La corruption généralisée n’est alors plus une déviance périphérique. Elle devient un mode de régulation diffus d’une société où l’institution ne parvient plus à faire autorité.

Le fihavanana ou le prix du silence

L’autre force du texte, c’est sa lecture du fihavanana. Il évite ici le folklore. Il n’en fait ni un bijou identitaire pour colloques bien-pensants, ni une essence purement morale. Il le traite comme une force réelle, mais ambivalente.

Le fihavanana protège. Il amortit les chocs, préserve le lien, retarde l’explosion. Sans lui, Madagascar aurait sans doute connu des fractures plus brutales. Mais à force de protéger le lien, il peut aussi devenir couvercle. Il permet d’étouffer ce qui dérange, de relativiser ce qui blesse, de suspendre la vérité pour sauver l’apparence de la paix.

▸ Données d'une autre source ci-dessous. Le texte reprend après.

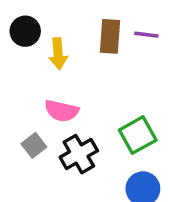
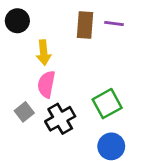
yellow arrow: (58, 54) -> (44, 53), moved
pink semicircle: (62, 111) -> (46, 84), turned 88

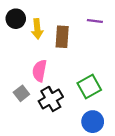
brown rectangle: (85, 25) -> (62, 37), moved
yellow arrow: (44, 53) -> (37, 29), moved

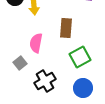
brown rectangle: (62, 37) -> (66, 28), moved
black cross: (51, 99) -> (45, 81), moved

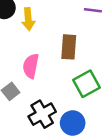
blue circle: (83, 88) -> (73, 123), moved

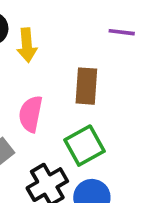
green square: (87, 84) -> (84, 146), moved

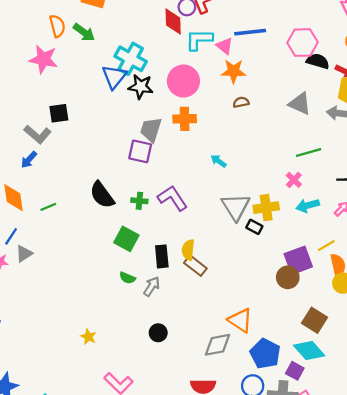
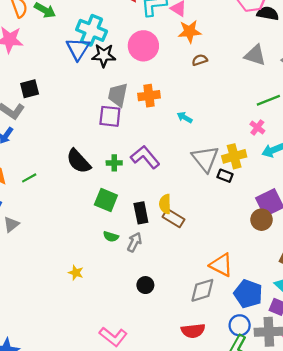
orange cross: (185, 119) -> (149, 96), moved
yellow star: (88, 337) -> (76, 273), moved

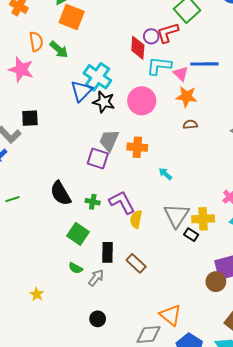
yellow semicircle: (165, 204) -> (136, 219), moved

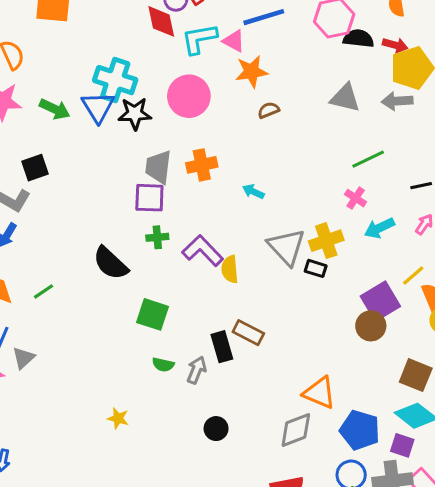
green arrow: (59, 50) -> (55, 109), moved
green cross: (93, 202) -> (157, 237), moved
black rectangle: (107, 252) -> (222, 347), moved

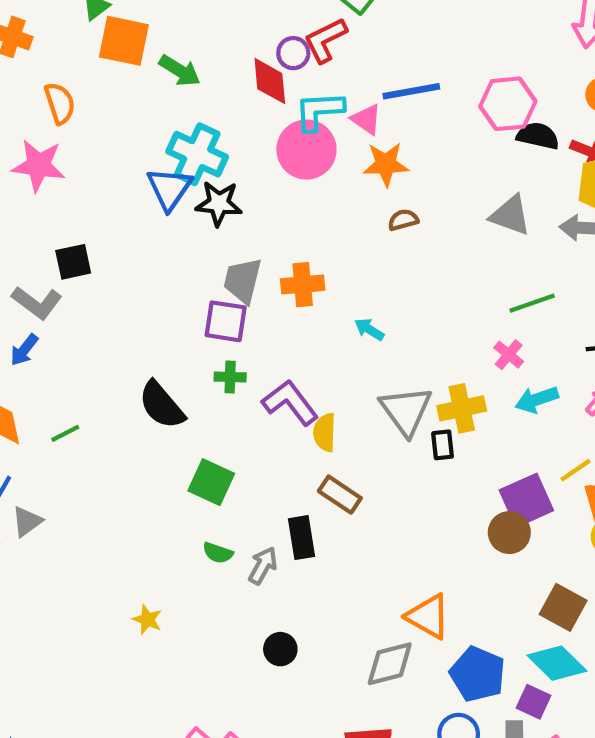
pink circle: (189, 96) -> (306, 150), moved
green arrow: (55, 109) -> (180, 71), moved
black rectangle: (316, 268) -> (443, 445), turned 60
brown rectangle: (248, 333) -> (340, 495), moved

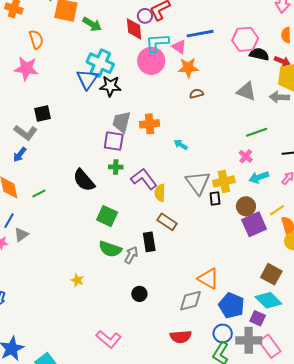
brown circle: (509, 533) -> (246, 206), moved
green semicircle: (218, 553) -> (110, 249), size x1.6

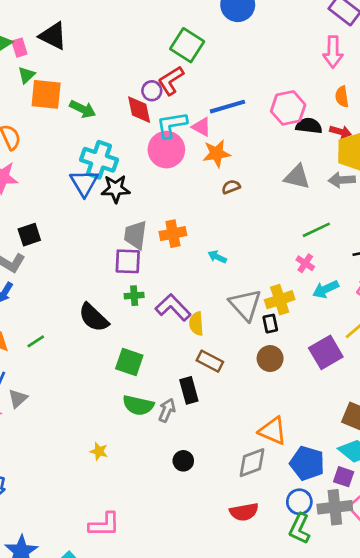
brown circle: (246, 206) -> (270, 359), moved
pink L-shape: (109, 339) -> (104, 525), moved, turned -35

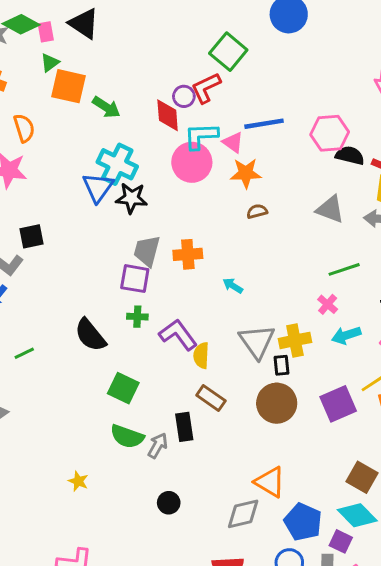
brown circle: (270, 359) -> (277, 403), size x1.4

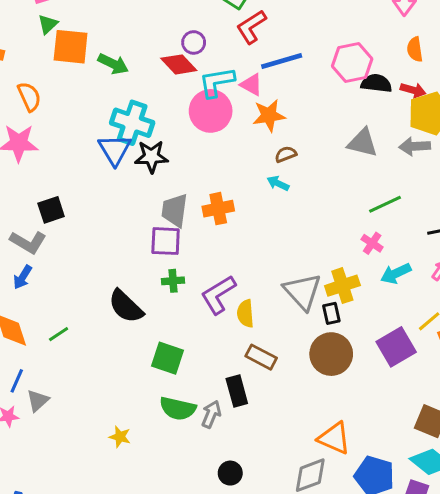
red L-shape: (206, 88) -> (251, 27), moved
red diamond: (168, 115) -> (179, 64), turned -32
cyan arrow: (233, 286) -> (278, 183), moved
purple L-shape: (178, 335) -> (218, 295), turned -78
yellow star: (78, 481) -> (120, 437), moved

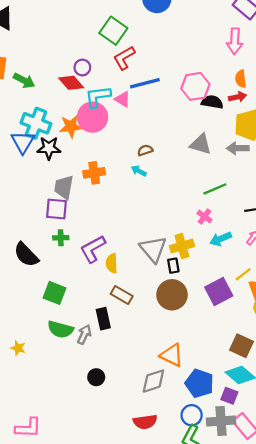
red arrow: (413, 90) -> (237, 97), moved, turned -30
orange star: (269, 115) -> (71, 126), moved
orange cross: (218, 209) -> (94, 173), moved

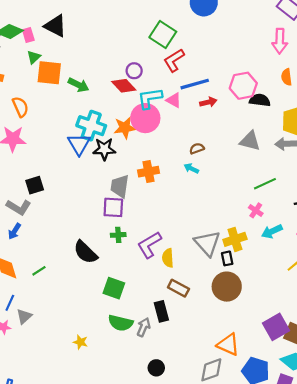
red arrow: (237, 97) -> (208, 102), moved
purple square: (219, 292) -> (276, 327), moved

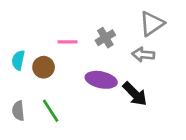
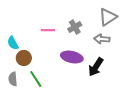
cyan semicircle: (18, 60) -> (13, 43), turned -40
brown circle: (44, 67) -> (24, 58), moved
black arrow: (135, 94) -> (96, 67), turned 78

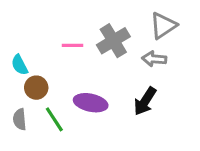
gray cross: (75, 27) -> (113, 41), size x1.5
purple ellipse: (72, 57) -> (91, 103), moved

Et c’est ici qu’arrive l’une des phrases les plus justes du texte : la paix sociale n’est pas la justice sociale.

À Madagascar, le silence est trop souvent pris pour du consentement, la patience pour de l’adhésion, la retenue pour de la docilité. C’est une erreur lourde. Ce que certains prennent pour de l’acceptation est parfois du ressentiment composté. Une société qui ne verbalise pas frontalement ses fractures n’est pas forcément réconciliée. Elle peut être saturée de tensions simplement déplacées hors champ.

Le silence social n’est pas la paix. C’est parfois une cocotte-minute sans sifflet.

Quand la loi devient une menace

Le passage sur la loi est, lui aussi, décisif. Pourquoi la loi est-elle si souvent vécue comme une violence ? Parce qu’elle sanctionne là où beaucoup attendent d’abord réparation. Parce qu’elle s’impose sans traduction morale ni médiation humaine. Parce qu’elle est, surtout, trop souvent inégale dans ses usages : raide avec les faibles, maniable pour les puissants.

Une loi qui ne protège pas également finit toujours par apparaître comme une arme. Et une loi perçue comme arme nourrit presque mécaniquement le contournement. La défiance envers la justice ne relève donc pas seulement d’une faiblesse civique. Elle procède d’une expérience sociale concrète : celle d’un ordre juridique qui promet l’universalité et distribue l’inégalité.

Une République habitée ou rien

C’est là qu’intervient la proposition de “Providence républicaine”. Le terme peut paraître grandiloquent. Il a pourtant un mérite : il rompt avec le bavardage technocratique.

Le message est simple : Madagascar ne sera pas sauvé par une réforme de plus, par une Constitution de plus, par un empilement de procédures mieux rédigées que les précédentes. Il lui faut une doctrine de gouvernance enracinée dans la société réelle, capable de réconcilier morale et institution, autorité et service, justice et harmonie.

Non pas une République de papier. Une République habitée.

Le mirage du chronomètre

A ma conclusion, cela mène à la dernière illusion : celle du temps court. Peut-on réellement refonder l’État en vingt-quatre mois ? Ou ne fait-on, une fois encore, que repeindre une façade coloniale qui s’effrite ? Ou pense t on que se jeter dans les bras d’une nouvelle puissance nous permettra de résoudre les problèmes d’alignement entre l’Etat et les citoyens ?

L’urgence est le piège préféré des technocrates, des bailleurs mais aussi des opportunistes. On boucle un calendrier, on coche des cases, on rédige une Constitution entre deux missions internationales ou deux rencontres diplomatiques, et l’on appelle cela “refondation”. C’est exactement ainsi qu’on reproduit le divorce entre l’État écrit et le pays vécu.

La refondation n’est pas un sprint administratif. C’est une sédimentation sociologique. Elle exige du temps, de la conflictualité assumée, de la maturation, de la traduction, de la légitimité.

Le vrai retard de Madagascar n’est peut-être pas d’abord institutionnel. Il est interprétatif. Depuis trop longtemps, on prétend redresser le pays sans commencer par le lire. Or on ne refonde jamais un pays contre sa vérité. On ne le refonde que lorsqu’on accepte enfin de le regarder tel qu’il est, et non tel qu’il rassure les importateurs de modèles.